Part 2, stay hungry for justice. As some of you know, I live up in Grand Rapids. And I would say I live, sort of on the edge of the nice areas. It’s kind of like if you drive one way, it gets really nice, and if you drive the other way - it’s gets a little rough. And so everyday when I’m driving home I see the panhandlers. People on the corners, with cardboard signs asking for help. And it breaks my heart every time. I’ve never really wanted to be wealthy except in those moments where I wish I had more I could give. But it’s very different around here. I think sometimes hunger and need in a community is so obvious. It’s right in front of me.
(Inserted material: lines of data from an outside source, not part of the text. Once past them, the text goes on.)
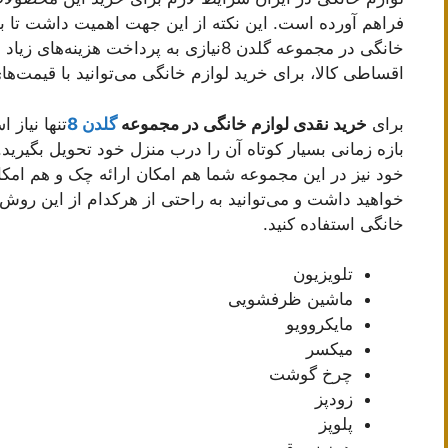
فراهم آورده است. این نکته از این جهت اهمیت داشت تا بدا
خانگی در مجموعه گلدن 8نیازی به پرداخت هزی
اقساطی کالا، برای خرید لوازم خانگی می‌توانید با قیمت‌ها
برای
خرید نقدی لوازم خانگی در مجموعه
گلدن 8
تنها نیاز
بازه زمانی بسیار کوتاه آن را درب منزل خود تحویل بگیرید.
خود نیز در این مجموعه شما هم امکان ارائه چک و هم امک
خواهید داشت و می‌توانید به راحتی از هرکدام از این روش‌
خانگی استفاده کنید.
تلویزیون
ماشین ظرفشویی
مایکروویو
میکسر
چرخ گوشت
زودپز
پلوپز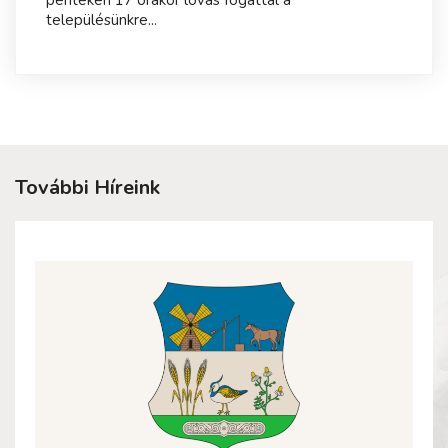
pénteken 17 órakor lovas fogattal a
településünkre...
További Híreink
But in some communities, the need is not as obvious. But I guarantee the hunger is still there. So here’s what I want you to do this week. To help you stay hungry for justice - I want you to look at your community. Look at the people you interact with in your life and ask - what are they starving for? What is their poverty of the soul? Maybe people aren’t standing on the corner holding up a cardboard sign telling you what they need - but they still need. A friend to be there when they’re struggling with something at work, or in their marriage. A shoulder to cry on when we admit our parenting struggles and feel like we’re failing our kids. Someone to pray for us and have coffee with us to listen as we process losing our parents or friends to death or disease. There’s all kinds of poverty in the world, and sometimes a poverty of the soul is even harder to spot. So we need to stay hungry for justice, to care for and love our neighbors. Because I promise you the need to be satisfied by God exists in all places no matter how much money is in the bank. We stay Hungry for the cross by (1) finding satisfaction in God and God alone and (2) loving our neighbor.

You are what you eat from your head to your feet, so let’s make sure as Christians we are not dieting on distractions but that we are hungry for holiness. Let’s pray.